When pricing your appetizer menu, consider the real cost per serving, Swart advises. “People look at a case or per-pound price, but that’s not how you sell appetizers,” he says. “You sell them by the piece. If a product costs you $30 and there are 192 in a case, that comes to less than 16 cents each. You can charge at least $3.99, and then you’re running at 26% food cost, even if you account for dip and wax paper to serve them on.”
You should also experiment to find out which appetizers sell well and which are less popular. Dickerson recommends trying out new items before putting them on the permanent menu. “Pizzerias can offer fun, shareable appetizers as limited-time offers first,” she says. Pelkey agrees, noting that many of her pizzeria’s regular appetizer menu items started out as specials.
By treating your appetizers as an integral part of your menu rather than as an afterthought, you’ll please your regulars while bringing in diners who might not ordinarily go out for pizza. Even better, you’ll reap the benefits of higher check averages and a boost to the bottom line.
Closing the Sale
Tell, don’t ask—that’s the phrase to remember when pushing appetizers to your clientele. Waitstaff should always offer suggestions on appetizers rather than simply asking the customer, “Would you like to start out with an appetizer?” That means your servers must know and understand the menu and possess a knack for sizing up what guests might like. Making the pitch feel personal always helps, too: “Would you like an appetizer while you look over the menu?” the server might inquire. “I really like the bruschetta—it’s a delicious combination of tomatoes, mozzarella and fresh basil tossed in olive oil and topped with shaved Parmesan on toasted garlic bread.”

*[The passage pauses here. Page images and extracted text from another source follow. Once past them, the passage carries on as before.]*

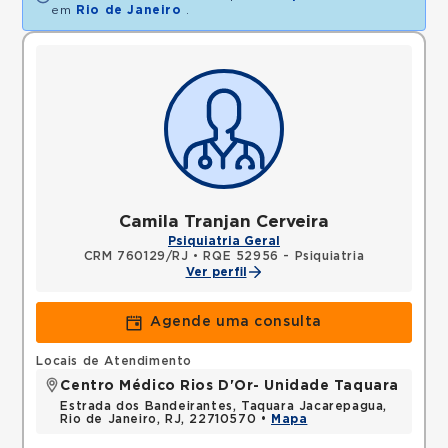
em
Rio de Janeiro
.
Camila Tranjan Cerveira
Psiquiatria Geral
CRM 760129/RJ
•
RQE 52956 - Psiquiatria
Ver perfil
Agende uma consulta
Locais de Atendimento
Centro Médico Rios D'Or- Unidade Taquara
Estrada dos Bandeirantes, Taquara Jacarepagua,
Rio de Janeiro, RJ, 22710570 •
Mapa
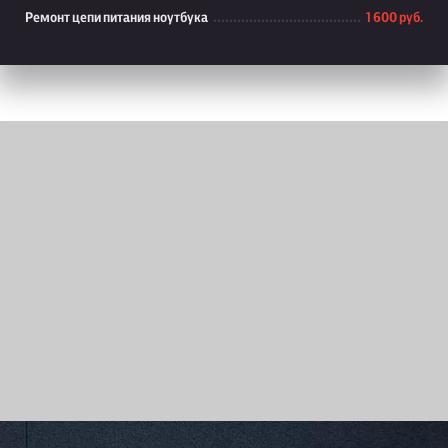
Ремонт цепи питания ноутбука
1 600 руб.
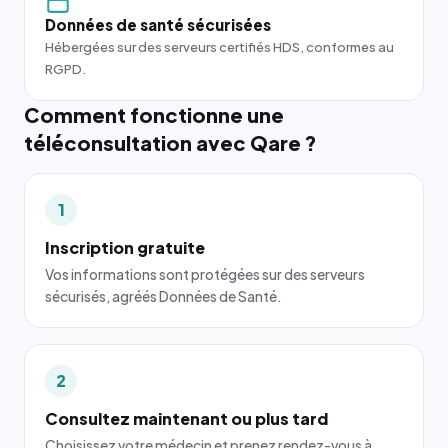
Données de santé sécurisées
Hébergées sur des serveurs certifiés HDS, conformes au
RGPD.
Comment fonctionne une
téléconsultation avec Qare ?
1
Inscription gratuite
Vos informations sont protégées sur des serveurs
sécurisés, agréés Données de Santé.
2
Consultez maintenant ou plus tard
Choisissez votre médecin et prenez rendez-vous à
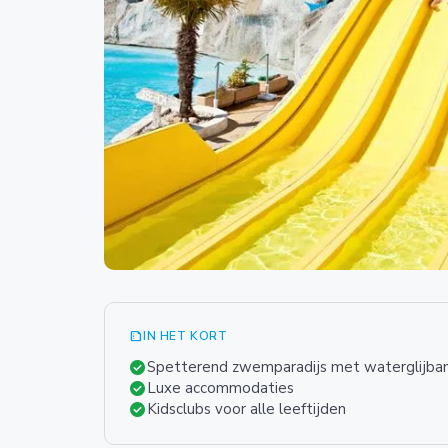
summarize
IN HET KORT
check_circle
Spetterend zwemparadijs met waterglijban
check_circle
Luxe accommodaties
check_circle
Kidsclubs voor alle leeftijden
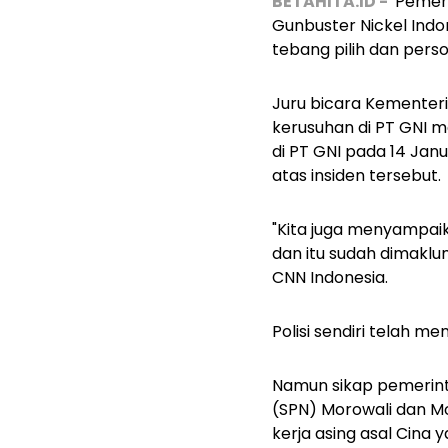
BETAHITA.ID -
Pemeri
Gunbuster Nickel Indo
tebang pilih dan pers
Juru bicara Kementer
kerusuhan di PT GNI 
di PT GNI pada 14 Jan
atas insiden tersebut.
"Kita juga menyampai
dan itu sudah dimaklum
CNN Indonesia.
Polisi sendiri telah
Namun sikap pemerinta
(SPN) Morowali dan Mo
kerja asing asal Cin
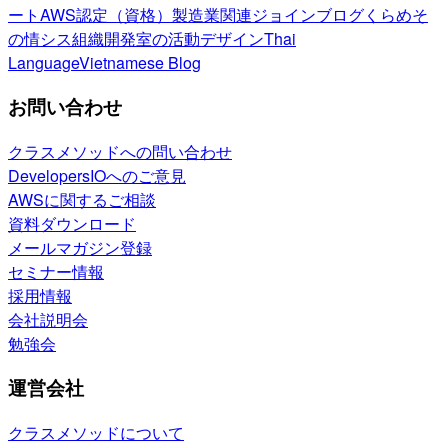
ート
AWS認定（資格）
製造業関連
ジョインブログ
くらめそ
の情シス
組織開発室の活動
デザイン
Thai
Language
Vietnamese Blog
お問い合わせ
クラスメソッドへの問い合わせ
DevelopersIOへのご意見
AWSに関するご相談
資料ダウンロード
メールマガジン登録
セミナー情報
採用情報
会社説明会
勉強会
運営会社
クラスメソッドについて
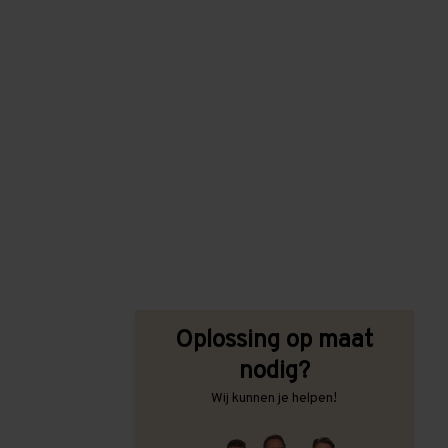
Oplossing op maat
nodig?
Wij kunnen je helpen!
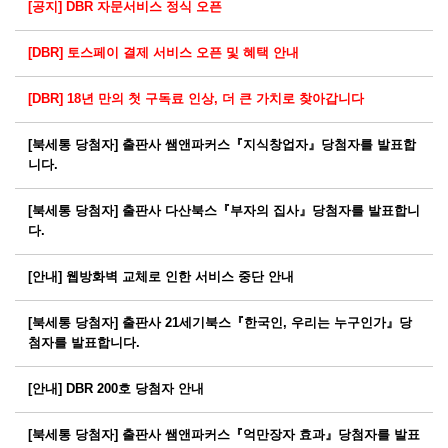
[공지] DBR 자문서비스 정식 오픈
[DBR] 토스페이 결제 서비스 오픈 및 혜택 안내
[DBR] 18년 만의 첫 구독료 인상, 더 큰 가치로 찾아갑니다
[북세통 당첨자] 출판사 쌤앤파커스『지식창업자』당첨자를 발표합
니다.
[북세통 당첨자] 출판사 다산북스『부자의 집사』당첨자를 발표합니
다.
[안내] 웹방화벽 교체로 인한 서비스 중단 안내
[북세통 당첨자] 출판사 21세기북스『한국인, 우리는 누구인가』당
첨자를 발표합니다.
[안내] DBR 200호 당첨자 안내
[북세통 당첨자] 출판사 쌤앤파커스『억만장자 효과』당첨자를 발표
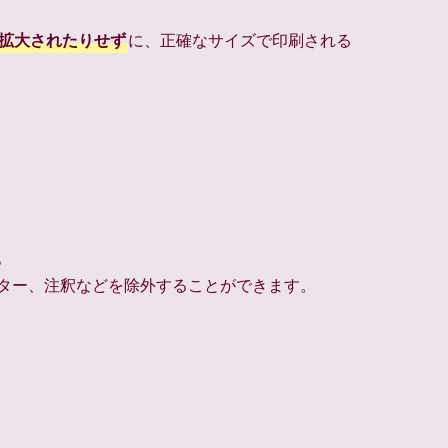
拡大されたりせず
に、正確なサイズで印刷される
。
ター、注釈などを除外することができます。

“We coach our staff to upsell by describing appetizers in an appealing way in terms of quality ingredients, preparation and popularity,” explains Priscilla Lane-Rondeau, owner of 900 Degrees Neapolitan Pizzeria (900degrees.com) in Manchester, New Hampshire. “Additions to appetizers, such as mozzarella melted on top of our signature meatballs, are also offered.”
Kid-friendly goodies—such as mozzarella sticks or French fries—are always good suggestions, as little ones often influence the family’s buying decisions. “Our main clientele are families, and they like to share,” says Meggie Lindberg, marketing manager for Chicago-based Lou Malnati’s (loumalnatis.com). For a large table, the server can suggest two or more items or a combination platter. If the guests look uninterested in the server’s first suggestion, he should offer a second choice. “Often people are so focused on their ‘usual’ order that they don’t even consider anything else,” Lindberg says. “Our goal is to introduce great products they might not have tried otherwise.”
At Lennie’s Restaurant and Pub (lenniesgourmetpizza.com) in Bloomington, Indiana, general manager Mike Fox lets the dishes speak for themselves. “When a server brings a hot plate of appetizers through the dining room, they intentionally carry them low so the other diners can see,” Fox says. “Once a waiter brings an order of our hot wings to a table, everyone smells them, and we immediately get three or four more orders.”